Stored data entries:
########

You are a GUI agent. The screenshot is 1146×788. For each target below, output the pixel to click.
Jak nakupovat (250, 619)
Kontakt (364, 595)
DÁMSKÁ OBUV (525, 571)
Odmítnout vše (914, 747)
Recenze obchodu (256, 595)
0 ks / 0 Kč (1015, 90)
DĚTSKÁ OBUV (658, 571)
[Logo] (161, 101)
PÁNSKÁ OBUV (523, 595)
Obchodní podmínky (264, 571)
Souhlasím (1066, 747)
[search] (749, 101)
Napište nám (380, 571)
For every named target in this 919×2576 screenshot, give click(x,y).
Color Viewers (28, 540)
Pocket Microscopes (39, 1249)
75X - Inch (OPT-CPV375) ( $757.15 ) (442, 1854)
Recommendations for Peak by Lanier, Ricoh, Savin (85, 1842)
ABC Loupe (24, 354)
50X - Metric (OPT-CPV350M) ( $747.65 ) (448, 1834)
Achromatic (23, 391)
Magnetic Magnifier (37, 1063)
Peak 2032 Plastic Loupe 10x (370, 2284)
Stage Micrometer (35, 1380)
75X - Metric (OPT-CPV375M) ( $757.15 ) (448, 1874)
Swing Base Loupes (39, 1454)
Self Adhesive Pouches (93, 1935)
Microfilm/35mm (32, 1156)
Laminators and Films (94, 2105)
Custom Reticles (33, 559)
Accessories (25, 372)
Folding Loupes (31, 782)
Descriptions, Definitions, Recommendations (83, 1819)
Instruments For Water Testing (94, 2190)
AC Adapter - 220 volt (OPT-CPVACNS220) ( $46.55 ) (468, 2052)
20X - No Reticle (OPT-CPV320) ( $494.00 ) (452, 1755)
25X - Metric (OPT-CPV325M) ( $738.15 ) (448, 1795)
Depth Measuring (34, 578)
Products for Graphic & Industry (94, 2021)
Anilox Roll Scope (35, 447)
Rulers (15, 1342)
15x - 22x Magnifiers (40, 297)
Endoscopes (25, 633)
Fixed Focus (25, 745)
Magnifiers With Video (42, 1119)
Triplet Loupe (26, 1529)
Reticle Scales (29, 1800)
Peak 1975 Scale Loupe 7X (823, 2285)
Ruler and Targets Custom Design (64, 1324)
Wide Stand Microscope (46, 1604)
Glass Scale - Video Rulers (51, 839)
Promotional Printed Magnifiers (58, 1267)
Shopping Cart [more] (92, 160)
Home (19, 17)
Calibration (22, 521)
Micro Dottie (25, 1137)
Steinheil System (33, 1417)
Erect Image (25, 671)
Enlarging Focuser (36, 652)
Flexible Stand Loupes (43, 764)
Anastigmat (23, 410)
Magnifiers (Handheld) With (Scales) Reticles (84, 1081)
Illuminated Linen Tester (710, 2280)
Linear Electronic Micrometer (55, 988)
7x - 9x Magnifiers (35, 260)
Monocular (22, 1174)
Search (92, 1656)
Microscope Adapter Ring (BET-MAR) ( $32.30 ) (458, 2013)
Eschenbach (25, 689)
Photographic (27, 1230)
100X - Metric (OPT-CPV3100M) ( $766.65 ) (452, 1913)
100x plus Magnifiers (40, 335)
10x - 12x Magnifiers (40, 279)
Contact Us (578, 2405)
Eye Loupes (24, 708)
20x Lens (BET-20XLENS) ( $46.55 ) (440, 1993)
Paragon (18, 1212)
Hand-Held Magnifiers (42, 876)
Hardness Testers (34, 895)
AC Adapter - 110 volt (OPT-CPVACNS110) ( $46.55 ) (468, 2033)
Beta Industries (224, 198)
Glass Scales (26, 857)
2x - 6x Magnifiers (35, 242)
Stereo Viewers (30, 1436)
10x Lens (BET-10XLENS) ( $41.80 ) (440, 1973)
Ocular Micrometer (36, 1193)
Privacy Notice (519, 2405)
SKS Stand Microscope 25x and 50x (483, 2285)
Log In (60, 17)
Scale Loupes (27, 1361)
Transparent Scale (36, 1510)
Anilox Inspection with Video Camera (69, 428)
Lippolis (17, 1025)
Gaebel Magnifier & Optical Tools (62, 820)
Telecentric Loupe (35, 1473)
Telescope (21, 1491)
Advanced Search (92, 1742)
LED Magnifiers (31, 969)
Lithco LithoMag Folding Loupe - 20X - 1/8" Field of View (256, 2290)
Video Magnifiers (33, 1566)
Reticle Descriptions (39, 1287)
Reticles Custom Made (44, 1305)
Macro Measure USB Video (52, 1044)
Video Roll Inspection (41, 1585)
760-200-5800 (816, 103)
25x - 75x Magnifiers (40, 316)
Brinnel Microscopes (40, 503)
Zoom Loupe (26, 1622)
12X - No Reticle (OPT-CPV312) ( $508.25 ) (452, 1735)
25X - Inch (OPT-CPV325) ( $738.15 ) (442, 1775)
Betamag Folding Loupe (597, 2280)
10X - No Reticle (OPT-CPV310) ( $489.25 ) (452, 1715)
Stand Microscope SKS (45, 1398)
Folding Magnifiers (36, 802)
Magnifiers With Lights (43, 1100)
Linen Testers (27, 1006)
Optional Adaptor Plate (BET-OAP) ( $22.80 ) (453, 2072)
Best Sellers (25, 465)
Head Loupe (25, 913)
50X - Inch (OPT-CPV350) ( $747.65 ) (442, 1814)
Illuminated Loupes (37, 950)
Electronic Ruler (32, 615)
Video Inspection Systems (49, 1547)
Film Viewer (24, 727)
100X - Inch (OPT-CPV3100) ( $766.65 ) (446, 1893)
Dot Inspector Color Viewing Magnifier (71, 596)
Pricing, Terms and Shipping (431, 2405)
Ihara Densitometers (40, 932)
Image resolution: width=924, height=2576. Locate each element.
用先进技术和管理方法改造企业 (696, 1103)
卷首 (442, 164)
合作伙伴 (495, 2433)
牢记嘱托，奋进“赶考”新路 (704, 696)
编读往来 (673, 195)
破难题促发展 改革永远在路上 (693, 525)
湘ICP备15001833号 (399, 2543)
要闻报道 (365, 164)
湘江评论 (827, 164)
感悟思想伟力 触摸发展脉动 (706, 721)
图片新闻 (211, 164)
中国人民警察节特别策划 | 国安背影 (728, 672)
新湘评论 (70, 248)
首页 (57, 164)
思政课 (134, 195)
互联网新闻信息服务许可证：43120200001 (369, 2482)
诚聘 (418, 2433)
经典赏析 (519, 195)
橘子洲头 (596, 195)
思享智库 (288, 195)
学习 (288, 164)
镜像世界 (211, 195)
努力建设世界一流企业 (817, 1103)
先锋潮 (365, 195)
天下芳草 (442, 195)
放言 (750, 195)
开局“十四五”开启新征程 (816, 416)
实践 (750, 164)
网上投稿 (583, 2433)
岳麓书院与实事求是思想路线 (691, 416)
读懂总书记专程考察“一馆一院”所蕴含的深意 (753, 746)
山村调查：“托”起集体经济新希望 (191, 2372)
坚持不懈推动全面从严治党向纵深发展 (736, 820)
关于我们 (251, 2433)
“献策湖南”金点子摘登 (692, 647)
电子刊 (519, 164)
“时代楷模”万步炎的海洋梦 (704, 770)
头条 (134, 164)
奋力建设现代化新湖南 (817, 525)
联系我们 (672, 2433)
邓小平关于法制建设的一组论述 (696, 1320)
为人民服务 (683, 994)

########

Work required:
In the data above, find the line that contains "Endoscopes (25, 633)" and the line that contains "Folding Magnifiers (36, 802)". Repeat exactly those lines and every line between them, and only those.

Response to the exercise:
Endoscopes (25, 633)
Fixed Focus (25, 745)
Magnifiers With Video (42, 1119)
Triplet Loupe (26, 1529)
Reticle Scales (29, 1800)
Peak 1975 Scale Loupe 7X (823, 2285)
Ruler and Targets Custom Design (64, 1324)
Wide Stand Microscope (46, 1604)
Glass Scale - Video Rulers (51, 839)
Promotional Printed Magnifiers (58, 1267)
Shopping Cart [more] (92, 160)
Home (19, 17)
Calibration (22, 521)
Micro Dottie (25, 1137)
Steinheil System (33, 1417)
Erect Image (25, 671)
Enlarging Focuser (36, 652)
Flexible Stand Loupes (43, 764)
Anastigmat (23, 410)
Magnifiers (Handheld) With (Scales) Reticles (84, 1081)
Illuminated Linen Tester (710, 2280)
Linear Electronic Micrometer (55, 988)
7x - 9x Magnifiers (35, 260)
Monocular (22, 1174)
Search (92, 1656)
Microscope Adapter Ring (BET-MAR) ( $32.30 ) (458, 2013)
Eschenbach (25, 689)
Photographic (27, 1230)
100X - Metric (OPT-CPV3100M) ( $766.65 ) (452, 1913)
100x plus Magnifiers (40, 335)
10x - 12x Magnifiers (40, 279)
Contact Us (578, 2405)
Eye Loupes (24, 708)
20x Lens (BET-20XLENS) ( $46.55 ) (440, 1993)
Paragon (18, 1212)
Hand-Held Magnifiers (42, 876)
Hardness Testers (34, 895)
AC Adapter - 110 volt (OPT-CPVACNS110) ( $46.55 ) (468, 2033)
Beta Industries (224, 198)
Glass Scales (26, 857)
2x - 6x Magnifiers (35, 242)
Stereo Viewers (30, 1436)
10x Lens (BET-10XLENS) ( $41.80 ) (440, 1973)
Ocular Micrometer (36, 1193)
Privacy Notice (519, 2405)
SKS Stand Microscope 25x and 50x (483, 2285)
Log In (60, 17)
Scale Loupes (27, 1361)
Transparent Scale (36, 1510)
Anilox Inspection with Video Camera (69, 428)
Lippolis (17, 1025)
Gaebel Magnifier & Optical Tools (62, 820)
Telecentric Loupe (35, 1473)
Telescope (21, 1491)
Advanced Search (92, 1742)
LED Magnifiers (31, 969)
Lithco LithoMag Folding Loupe - 20X - 1/8" Field of View (256, 2290)
Video Magnifiers (33, 1566)
Reticle Descriptions (39, 1287)
Reticles Custom Made (44, 1305)
Macro Measure USB Video (52, 1044)
Video Roll Inspection (41, 1585)
760-200-5800 (816, 103)
25x - 75x Magnifiers (40, 316)
Brinnel Microscopes (40, 503)
Zoom Loupe (26, 1622)
12X - No Reticle (OPT-CPV312) ( $508.25 ) (452, 1735)
25X - Inch (OPT-CPV325) ( $738.15 ) (442, 1775)
Betamag Folding Loupe (597, 2280)
10X - No Reticle (OPT-CPV310) ( $489.25 ) (452, 1715)
Stand Microscope SKS (45, 1398)
Folding Magnifiers (36, 802)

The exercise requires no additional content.